The Supreme court has summoned lawyers from 17 law firms for a pre-hearing conference scheduled to commence this week on Thursday.
The conference, presided over by Lady Justice Elizabeth Musoke, aims to address legal matters and establish the framework for arguments and submission timelines in civil applications.
The summons signed by Supreme court registrar Harriet Ssali Nalukwago on May 29 state that the conference’s objective is to determine hearing dates for the listed appeals and applications and to establish the format for presenting arguments, including the time frames for filing written submissions.
The summon further indicate that the invited lawyers are not required to wear court robes when attending the conference.
The law firms summoned include Muwema and Company Advocates, Kimanje Nsibambi Advocates, AF Mpanga Advocates, Magezi, Ibale and Company Advocates, Mujuzi and Company Advocates, MRK Advocates, Rwakafuuzi and Company Advocates, Mugerwa Kusaasira and Company Advocates, Sebalu and Lule Advocates, Mmaks Advocates, the Legal Department of National Forestry Authority, Akampumuza and Company Advocates, Jjingo Ssempijja and Company Advocates, Mujuzi and Company Advocates, Okello Oryem and Company Advocates, Abaine Buregyeya and Company Advocates, and the lawyers representing Bank of Uganda in the application filed by Christopher Kisembo and Another against the Cooperative Bank Limited in Liquidation.
One of the prominent public interest cases scheduled for the pre-hearing is the matter in which city businessman Hamis Kiggundu filed an application against Diamond Trust Bank Uganda and Diamond Trust Bank Kenya in the Supreme court.
Kiggundu seeks a judgment on admission, arguing that the lawyers representing DTB admitted in lower court records that their client operated without a license as required under the Financial Institutions Act of Uganda.
He claims that more than Shs 120 billion was fraudulently withdrawn from his bank accounts without his consent or approval during the period of his loan acquisition between 2011 and 2016.
Kiggundu’s legal team has requested judgment to be entered on admission in accordance with order 13 rule 6 of the civil procedure rules, which allows courts to issue judgments based on the admission of facts made in pleadings or at any stage of the suit.

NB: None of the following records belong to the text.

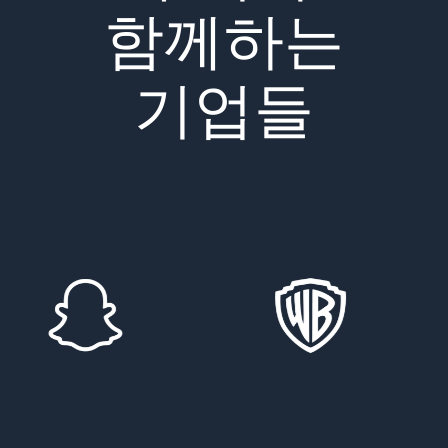
함께하는
기업들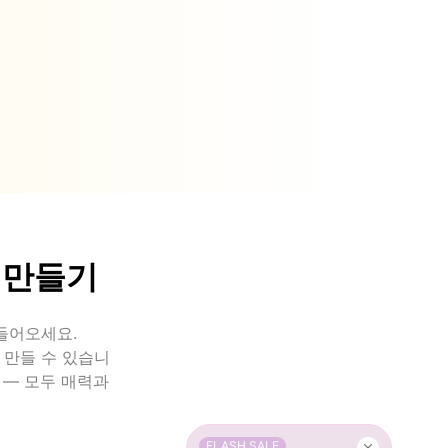
 만들기
들어오세요.
시 만들 수 있습니
 — 모두 매력과
FLASH SALE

The Commercial court ruled in Kiggundu’s favour on this issue, considering not only the admission of facts but also the illegality committed by DTB Kenya by operating without a license when granting the loan in question.
However, DTB’s lawyers argue that the Supreme court justices should disregard the judgment on admission and refer the matter back to the High court commercial division for a fresh hearing, as ordered by the Court of Appeal.
They highlight the potentially far-reaching consequences on the banking sector and the economy if Kiggundu’s application is decided in his favour, emphasizing that the main appeal cannot be determined without concluding this application.
Other public interest cases scheduled for pre-hearing include Dembe Trading Enterprises Limited versus Birungi Cephas Kagyenda, Remegio Obwana versus the Registered Trustees of Tororo Diocese, Vivo Energy Uganda Limited versus Lydia Kisitu, and Sadick Kakaire and Another versus Uganda National Examinations Board, among others.